Been boarding for 3 years, my home mountain is Crystal Mountain
(Wish I lived closer than I do...)

I'm hoping to get up the the mountain SOON! 
We got 48" already thinking it'll be a good season!


----------



## NWBoarder (Jan 10, 2010)

Welcome to the Forum! Snoqualmie is technically my "home" mountain, but that's only cause' I get my pass there for dirt cheap and it's the closest to me at only an hour and a half away. Crystal is a great place though. I love riding there when I can afford it.


----------



## wrathfuldeity (Oct 5, 2007)

hola from bakesland


----------



## Powhound97 (Nov 24, 2012)

NWBoarder said:


> I love riding there when I can afford it.


I hear you man, its expensive 

I'm thinking of trying Mt. baker out, its quite a bit cheaper.


----------



## NWBoarder (Jan 10, 2010)

Yeah, the ticket for Baker is cheaper, but it's a 4 hour drive for me to get there, so I don't make it up there much. Plus, with drive time and gas costs, going to Baker is just as much for me as going to Crystal.


----------



## Powhound97 (Nov 24, 2012)

Makes sense man, where you at in wa?


----------



## NWBoarder (Jan 10, 2010)

South end of the Kitsap Peninsula. The city is right there under my profile pic.


----------



## Powhound97 (Nov 24, 2012)

NWBoarder said:


> South end of the Kitsap Peninsula. The city is right there under my profile pic.
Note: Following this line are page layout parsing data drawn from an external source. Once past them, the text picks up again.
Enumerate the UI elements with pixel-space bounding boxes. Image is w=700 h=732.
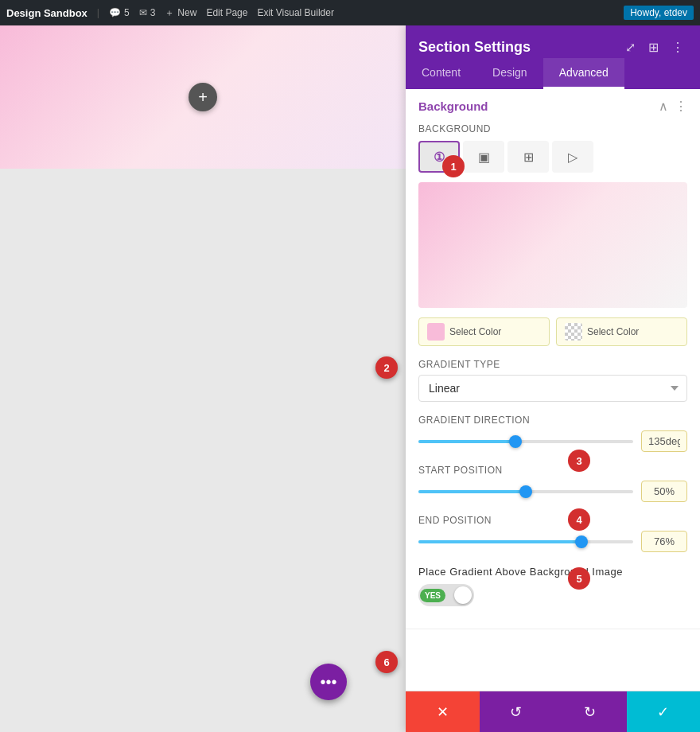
section-options-icon[interactable]: ⋮ <box>675 99 687 114</box>
end-position-label: End Position <box>418 515 687 526</box>
footer-save-button[interactable]: ✓ <box>627 691 701 732</box>
toggle-knob <box>454 586 472 604</box>
color-selector-row: Select Color Select Color <box>418 317 687 346</box>
comments-link[interactable]: 💬 5 <box>109 7 130 18</box>
color2-selector[interactable]: Select Color <box>556 317 687 346</box>
bg-type-video[interactable]: ▷ <box>552 141 593 173</box>
gradient-direction-label: Gradient Direction <box>418 415 687 426</box>
place-gradient-toggle-row: YES <box>418 584 687 606</box>
panel-header: Section Settings ⤢ ⊞ ⋮ <box>406 25 700 58</box>
footer-undo-button[interactable]: ↺ <box>480 691 554 732</box>
background-group: Background ∧ ⋮ Background ① ▣ ⊞ <box>406 89 700 629</box>
end-position-value[interactable] <box>641 531 687 552</box>
bg-type-row: ① ▣ ⊞ ▷ <box>418 141 687 173</box>
place-gradient-toggle[interactable]: YES <box>418 584 474 606</box>
section-group-title: Background <box>418 99 488 113</box>
new-button[interactable]: ＋ New <box>165 6 196 20</box>
collapse-icon[interactable]: ∧ <box>659 99 668 114</box>
more-icon: ⋮ <box>671 40 684 55</box>
gradient-direction-slider-row <box>418 430 687 452</box>
gradient-preview <box>418 182 687 308</box>
resize-icon: ⤢ <box>625 40 636 55</box>
bg-type-color[interactable]: ① <box>418 141 460 173</box>
color1-selector[interactable]: Select Color <box>418 317 550 346</box>
footer-redo-button[interactable]: ↻ <box>553 691 627 732</box>
panel-resize-button[interactable]: ⤢ <box>622 37 639 58</box>
start-position-label: Start Position <box>418 465 687 476</box>
canvas-section: + <box>0 25 406 169</box>
tab-advanced[interactable]: Advanced <box>543 58 624 89</box>
panel-title: Section Settings <box>418 39 622 56</box>
color2-label: Select Color <box>587 326 639 337</box>
panel-body: Background ∧ ⋮ Background ① ▣ ⊞ <box>406 89 700 691</box>
brand-name: Design Sandbox <box>6 7 88 19</box>
user-greeting: Howdy, etdev <box>624 7 694 18</box>
redo-icon: ↻ <box>584 703 596 721</box>
save-icon: ✓ <box>657 703 669 721</box>
section-settings-panel: Section Settings ⤢ ⊞ ⋮ Content Design Ad… <box>406 25 700 732</box>
color1-label: Select Color <box>449 326 501 337</box>
end-position-thumb[interactable] <box>575 535 588 548</box>
start-position-value[interactable] <box>641 481 687 502</box>
end-position-slider-row <box>418 531 687 552</box>
start-position-track[interactable] <box>418 490 633 493</box>
footer-cancel-button[interactable]: ✕ <box>406 691 480 732</box>
float-menu-button[interactable]: ••• <box>310 664 347 700</box>
edit-page-link[interactable]: Edit Page <box>206 7 247 18</box>
section-group-header: Background ∧ ⋮ <box>418 99 687 114</box>
gradient-type-field: Gradient Type Linear Radial <box>418 359 687 402</box>
plus-icon: ＋ <box>165 6 174 20</box>
add-icon: + <box>198 88 208 107</box>
gradient-type-icon: ▣ <box>478 150 490 165</box>
gradient-type-label: Gradient Type <box>418 359 687 370</box>
start-position-field: Start Position <box>418 465 687 502</box>
start-position-slider-row <box>418 481 687 502</box>
tab-content[interactable]: Content <box>406 58 476 89</box>
end-position-fill <box>418 540 581 543</box>
start-position-fill <box>418 490 526 493</box>
panel-tabs: Content Design Advanced <box>406 58 700 89</box>
gradient-type-select[interactable]: Linear Radial <box>418 375 687 402</box>
add-section-button[interactable]: + <box>189 83 217 111</box>
section-header-actions: ∧ ⋮ <box>659 99 687 114</box>
undo-icon: ↺ <box>510 703 522 721</box>
end-position-track[interactable] <box>418 540 633 543</box>
tab-design[interactable]: Design <box>476 58 543 89</box>
canvas-area: + <box>0 25 406 732</box>
cancel-icon: ✕ <box>437 703 449 721</box>
bg-type-gradient[interactable]: ▣ <box>463 141 504 173</box>
color-type-icon: ① <box>434 150 445 165</box>
bg-type-image[interactable]: ⊞ <box>508 141 549 173</box>
background-field-label: Background <box>418 123 687 134</box>
comment-icon: 💬 <box>109 7 121 18</box>
howdy-badge: Howdy, etdev <box>624 6 694 20</box>
color2-swatch <box>565 323 582 341</box>
gradient-direction-thumb[interactable] <box>509 435 522 448</box>
gradient-direction-value[interactable] <box>641 430 687 452</box>
panel-header-icons: ⤢ ⊞ ⋮ <box>622 37 687 58</box>
color1-swatch <box>427 323 445 341</box>
message-icon: ✉ <box>139 7 147 18</box>
panel-columns-button[interactable]: ⊞ <box>645 37 662 58</box>
panel-footer: ✕ ↺ ↻ ✓ <box>406 691 700 732</box>
exit-builder-link[interactable]: Exit Visual Builder <box>257 7 334 18</box>
place-gradient-field: Place Gradient Above Background Image YE… <box>418 565 687 606</box>
messages-link[interactable]: ✉ 3 <box>139 7 156 18</box>
gradient-direction-fill <box>418 440 515 443</box>
dots-icon: ••• <box>320 673 336 691</box>
end-position-field: End Position <box>418 515 687 552</box>
video-type-icon: ▷ <box>568 150 578 165</box>
toggle-yes-label: YES <box>420 589 445 602</box>
start-position-thumb[interactable] <box>519 485 532 498</box>
gradient-direction-track[interactable] <box>418 440 633 443</box>
image-type-icon: ⊞ <box>523 150 534 165</box>
panel-more-button[interactable]: ⋮ <box>668 37 687 58</box>
columns-icon: ⊞ <box>648 40 659 55</box>
gradient-direction-field: Gradient Direction <box>418 415 687 452</box>
place-gradient-label: Place Gradient Above Background Image <box>418 565 687 579</box>
topbar: Design Sandbox | 💬 5 ✉ 3 ＋ New Edit Page… <box>0 0 700 25</box>
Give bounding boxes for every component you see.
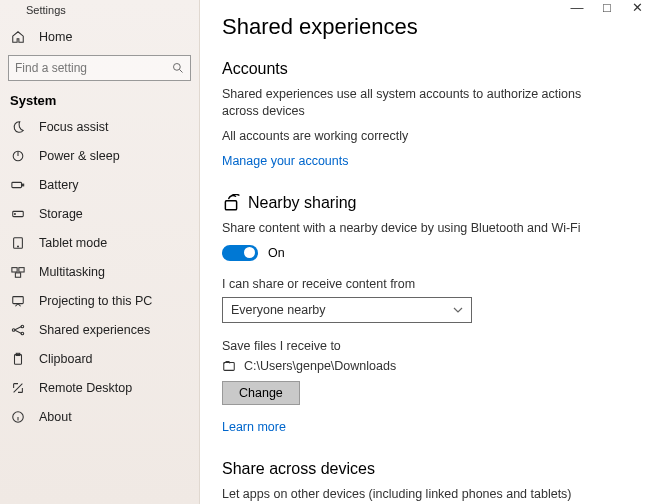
svg-rect-18: [225, 200, 236, 209]
nearby-sharing-icon: [222, 194, 240, 212]
sidebar-item-label: Clipboard: [39, 352, 93, 366]
svg-rect-9: [18, 267, 23, 271]
battery-icon: [10, 177, 25, 192]
nearby-toggle-label: On: [268, 246, 285, 260]
svg-rect-3: [22, 184, 23, 186]
sidebar-item-label: Shared experiences: [39, 323, 150, 337]
nearby-toggle[interactable]: [222, 245, 258, 261]
share-from-value: Everyone nearby: [231, 303, 326, 317]
search-input[interactable]: [9, 61, 190, 75]
accounts-heading: Accounts: [222, 60, 628, 78]
clipboard-icon: [10, 351, 25, 366]
nearby-desc: Share content with a nearby device by us…: [222, 220, 602, 237]
svg-point-13: [21, 325, 24, 328]
nearby-heading-text: Nearby sharing: [248, 194, 357, 212]
sidebar-item-label: Focus assist: [39, 120, 108, 134]
sidebar: Settings Home System Focus assist Power …: [0, 0, 200, 504]
across-heading: Share across devices: [222, 460, 628, 478]
across-desc: Let apps on other devices (including lin…: [222, 486, 602, 505]
page-title: Shared experiences: [222, 14, 628, 40]
share-from-select[interactable]: Everyone nearby: [222, 297, 472, 323]
close-button[interactable]: ✕: [630, 0, 644, 15]
accounts-desc: Shared experiences use all system accoun…: [222, 86, 602, 120]
power-icon: [10, 148, 25, 163]
sidebar-item-label: Storage: [39, 207, 83, 221]
change-button[interactable]: Change: [222, 381, 300, 405]
share-from-label: I can share or receive content from: [222, 277, 628, 291]
sidebar-item-label: Tablet mode: [39, 236, 107, 250]
sidebar-item-label: Battery: [39, 178, 79, 192]
svg-point-5: [14, 213, 15, 214]
sidebar-item-label: About: [39, 410, 72, 424]
shared-icon: [10, 322, 25, 337]
sidebar-heading: System: [0, 87, 199, 112]
titlebar-controls: — □ ✕: [570, 0, 644, 15]
tablet-icon: [10, 235, 25, 250]
sidebar-item-shared-experiences[interactable]: Shared experiences: [0, 315, 199, 344]
nav-home[interactable]: Home: [0, 22, 199, 51]
svg-rect-11: [12, 296, 23, 303]
moon-icon: [10, 119, 25, 134]
search-icon: [172, 62, 184, 74]
multitasking-icon: [10, 264, 25, 279]
save-to-label: Save files I receive to: [222, 339, 628, 353]
svg-rect-8: [11, 267, 16, 271]
svg-point-12: [12, 328, 15, 331]
nearby-heading: Nearby sharing: [222, 194, 628, 212]
search-box[interactable]: [8, 55, 191, 81]
sidebar-item-clipboard[interactable]: Clipboard: [0, 344, 199, 373]
sidebar-item-power-sleep[interactable]: Power & sleep: [0, 141, 199, 170]
learn-more-link[interactable]: Learn more: [222, 420, 286, 434]
svg-rect-10: [15, 272, 20, 276]
sidebar-item-label: Multitasking: [39, 265, 105, 279]
sidebar-item-label: Projecting to this PC: [39, 294, 152, 308]
sidebar-item-focus-assist[interactable]: Focus assist: [0, 112, 199, 141]
sidebar-item-about[interactable]: About: [0, 402, 199, 431]
chevron-down-icon: [453, 305, 463, 315]
sidebar-item-remote-desktop[interactable]: Remote Desktop: [0, 373, 199, 402]
app-title: Settings: [0, 2, 199, 22]
svg-rect-19: [224, 362, 235, 370]
sidebar-item-label: Power & sleep: [39, 149, 120, 163]
sidebar-item-tablet-mode[interactable]: Tablet mode: [0, 228, 199, 257]
main-content: — □ ✕ Shared experiences Accounts Shared…: [200, 0, 650, 504]
sidebar-item-storage[interactable]: Storage: [0, 199, 199, 228]
svg-rect-15: [14, 354, 21, 364]
maximize-button[interactable]: □: [600, 0, 614, 15]
svg-point-0: [174, 64, 181, 71]
save-to-path: C:\Users\genpe\Downloads: [244, 359, 396, 373]
sidebar-item-label: Remote Desktop: [39, 381, 132, 395]
remote-icon: [10, 380, 25, 395]
svg-rect-2: [11, 182, 21, 187]
svg-point-7: [17, 246, 18, 247]
home-icon: [10, 29, 25, 44]
nav-home-label: Home: [39, 30, 72, 44]
info-icon: [10, 409, 25, 424]
svg-point-14: [21, 332, 24, 335]
storage-icon: [10, 206, 25, 221]
manage-accounts-link[interactable]: Manage your accounts: [222, 154, 348, 168]
accounts-status: All accounts are working correctly: [222, 128, 602, 145]
sidebar-item-projecting[interactable]: Projecting to this PC: [0, 286, 199, 315]
minimize-button[interactable]: —: [570, 0, 584, 15]
sidebar-item-battery[interactable]: Battery: [0, 170, 199, 199]
projecting-icon: [10, 293, 25, 308]
sidebar-item-multitasking[interactable]: Multitasking: [0, 257, 199, 286]
folder-icon: [222, 359, 236, 373]
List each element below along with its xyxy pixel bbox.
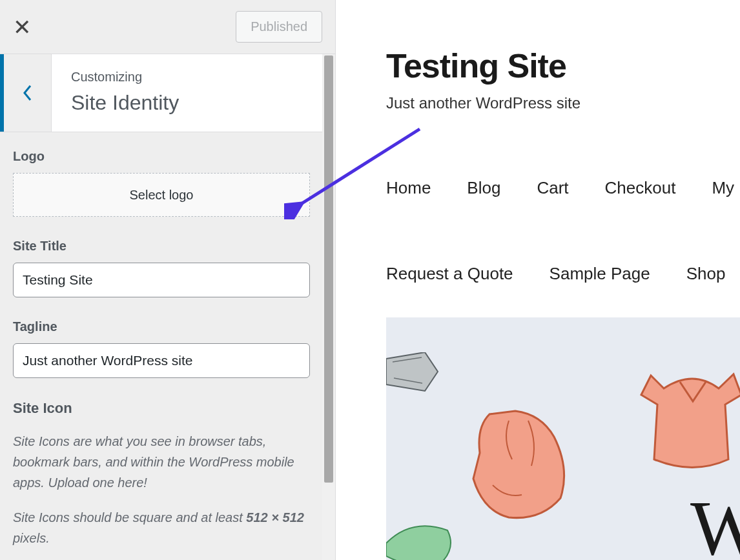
site-title-label: Site Title xyxy=(13,239,322,254)
desc2-bold: 512 × 512 xyxy=(246,510,304,525)
site-title-input[interactable] xyxy=(13,263,310,297)
nav-item-my[interactable]: My xyxy=(712,178,734,198)
nav-item-shop[interactable]: Shop xyxy=(686,264,726,284)
site-preview: Testing Site Just another WordPress site… xyxy=(336,0,740,560)
close-icon[interactable]: ✕ xyxy=(13,14,31,40)
shirt-illustration-salmon-2 xyxy=(638,369,740,479)
tagline-input[interactable] xyxy=(13,343,310,378)
shirt-illustration-grey xyxy=(386,352,444,404)
panel-body: Logo Select logo Site Title Tagline Site… xyxy=(0,132,335,560)
preview-hero: We xyxy=(386,317,740,560)
shirt-illustration-green xyxy=(386,517,457,560)
select-logo-button[interactable]: Select logo xyxy=(13,173,310,217)
nav-item-blog[interactable]: Blog xyxy=(467,178,500,198)
desc2-suffix: pixels. xyxy=(13,531,50,545)
shirt-illustration-salmon-1 xyxy=(470,408,573,524)
published-button[interactable]: Published xyxy=(236,11,322,43)
preview-header: Testing Site Just another WordPress site xyxy=(336,0,740,112)
section-title: Site Identity xyxy=(71,91,316,115)
preview-nav-row-1: Home Blog Cart Checkout My xyxy=(336,178,740,198)
tagline-label: Tagline xyxy=(13,319,322,334)
site-icon-label: Site Icon xyxy=(13,400,322,417)
back-button[interactable] xyxy=(0,54,52,132)
preview-hero-text: We xyxy=(690,484,740,560)
nav-item-sample-page[interactable]: Sample Page xyxy=(550,264,650,284)
logo-label: Logo xyxy=(13,149,322,164)
customizing-label: Customizing xyxy=(71,70,316,85)
nav-item-cart[interactable]: Cart xyxy=(537,178,568,198)
preview-site-title: Testing Site xyxy=(386,46,740,85)
preview-tagline: Just another WordPress site xyxy=(386,94,740,112)
nav-item-home[interactable]: Home xyxy=(386,178,431,198)
site-icon-description-2: Site Icons should be square and at least… xyxy=(13,507,310,548)
scroll-thumb[interactable] xyxy=(324,55,333,483)
panel-scrollbar[interactable] xyxy=(322,54,335,560)
customizer-top-bar: ✕ Published xyxy=(0,0,335,54)
section-title-block: Customizing Site Identity xyxy=(52,54,335,132)
chevron-left-icon xyxy=(21,83,34,103)
desc2-prefix: Site Icons should be square and at least xyxy=(13,510,246,525)
nav-item-checkout[interactable]: Checkout xyxy=(605,178,676,198)
customizer-panel: ✕ Published Customizing Site Identity Lo… xyxy=(0,0,336,560)
preview-nav-row-2: Request a Quote Sample Page Shop xyxy=(336,264,740,284)
site-icon-description-1: Site Icons are what you see in browser t… xyxy=(13,431,310,493)
section-header: Customizing Site Identity xyxy=(0,54,335,132)
nav-item-request-quote[interactable]: Request a Quote xyxy=(386,264,513,284)
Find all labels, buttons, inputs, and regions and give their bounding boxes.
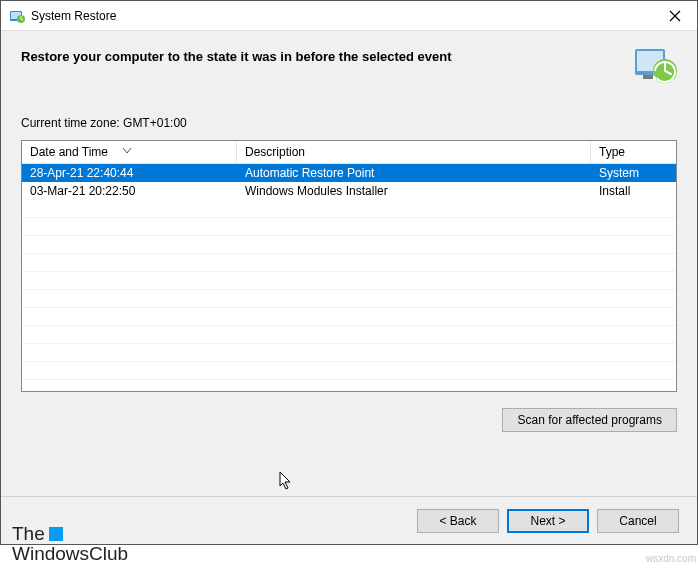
titlebar: System Restore [1,1,697,31]
table-row-empty [22,308,676,326]
next-button[interactable]: Next > [507,509,589,533]
restore-hero-icon [633,41,679,87]
windowsclub-logo: The WindowsClub [12,524,128,564]
logo-square-icon [49,527,63,541]
system-restore-window: System Restore Restore your computer to … [0,0,698,545]
back-button[interactable]: < Back [417,509,499,533]
column-description[interactable]: Description [237,141,591,163]
table-row-empty [22,326,676,344]
table-row[interactable]: 28-Apr-21 22:40:44Automatic Restore Poin… [22,164,676,182]
system-restore-icon [9,8,25,24]
cancel-button[interactable]: Cancel [597,509,679,533]
logo-line2: WindowsClub [12,543,128,564]
table-cell: 03-Mar-21 20:22:50 [22,184,237,198]
close-button[interactable] [652,1,697,31]
table-header: Date and Time Description Type [22,141,676,164]
column-description-label: Description [245,145,305,159]
table-row[interactable]: 03-Mar-21 20:22:50Windows Modules Instal… [22,182,676,200]
table-cell: System [591,166,676,180]
table-row-empty [22,254,676,272]
scan-affected-button[interactable]: Scan for affected programs [502,408,677,432]
window-title: System Restore [31,9,652,23]
content-area: Restore your computer to the state it wa… [1,31,697,432]
column-type-label: Type [599,145,625,159]
table-row-empty [22,236,676,254]
table-row-empty [22,200,676,218]
table-row-empty [22,218,676,236]
table-body: 28-Apr-21 22:40:44Automatic Restore Poin… [22,164,676,380]
table-cell: 28-Apr-21 22:40:44 [22,166,237,180]
column-date-time[interactable]: Date and Time [22,141,237,163]
watermark: wsxdn.com [646,553,696,564]
table-cell: Windows Modules Installer [237,184,591,198]
column-date-time-label: Date and Time [30,145,108,159]
table-row-empty [22,272,676,290]
page-heading: Restore your computer to the state it wa… [21,49,677,64]
column-type[interactable]: Type [591,141,676,163]
table-cell: Automatic Restore Point [237,166,591,180]
table-cell: Install [591,184,676,198]
restore-points-table[interactable]: Date and Time Description Type 28-Apr-21… [21,140,677,392]
table-row-empty [22,290,676,308]
sort-desc-icon [122,144,132,154]
timezone-label: Current time zone: GMT+01:00 [21,116,677,130]
table-row-empty [22,362,676,380]
logo-line1: The [12,523,45,544]
table-row-empty [22,344,676,362]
I can't see it, I'm using tapatalk...


----------



## NWBoarder (Jan 10, 2010)

Scott, I can't wait.  OutdoorFreak, it's Port Orchard. Didn't know tapatalk cuts off profile pics and such. Try out the vertical sport app, it works quite nicely.


----------



## 131441 (Oct 4, 2012)

Man I miss Washington soo much (North Lakewood). Learned how ride at Baker back in 93. Stuck in the midwest for a few years but still get back home at least once a year.


----------



## Powhound97 (Nov 24, 2012)

I'm intrested in a carpool if anyone's else is. 

Pm me if you are


----------



## that1guy (Jan 2, 2011)

Welcome to the forum dude. I ride Stevens mostly but make at least 1 or 2 trips to all the other areas every year. I live in Seattle proper. Hope you enjoy the board!!


----------



## Powhound97 (Nov 24, 2012)

Just because crystal is my home mountain doesn't mean I won't go anywhere else  

Like I said, let me know!


----------



## Powhound97 (Nov 24, 2012)

Went once, when I was 13 with a family friend 
One problem, she didn't check the lifts 
They where closed due to wind.....


----------